[GOAL OF THE EXERCISE]: One number alone answers this: the count of lines below in which the word "déco" is found.

[SOURCE DATA]:
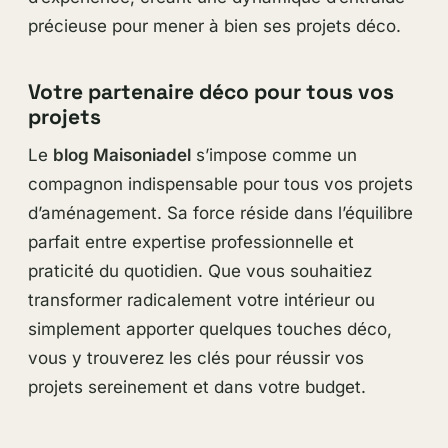
précieuse pour mener à bien ses projets déco.
Votre partenaire déco pour tous vos
projets
Le
blog Maisoniadel
s’impose comme un
compagnon indispensable pour tous vos projets
d’aménagement. Sa force réside dans l’équilibre
parfait entre expertise professionnelle et
praticité du quotidien. Que vous souhaitiez
transformer radicalement votre intérieur ou
simplement apporter quelques touches déco,
vous y trouverez les clés pour réussir vos
projets sereinement et dans votre budget.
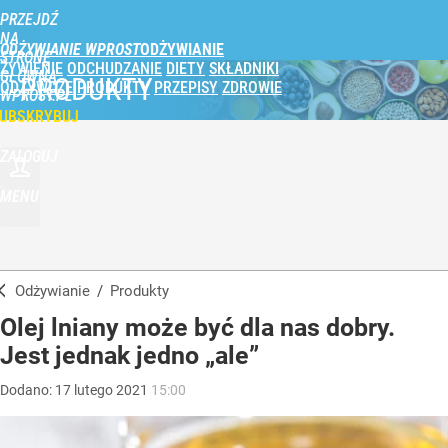
PRZEJDŹ
NA
ODŻYWIANIE WPROST
STRONĘ
ŻYWIENIE
ODCHUDZANIE
DIETY
SKŁADNIKI
GŁÓWNĄ
PRODUKTY
ODŻYWCZE
PRODUKTY
PRZEPISY
ZDROWIE
WPROST.PL
UBSKRYBUJ
ZALOGUJ
MENU
Odżywianie
/
Produkty
Olej lniany może być dla nas dobry.
Jest jednak jedno „ale”
Dodano:
17
lutego
2021
15:00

[EXERCISE OUTPUT]: 3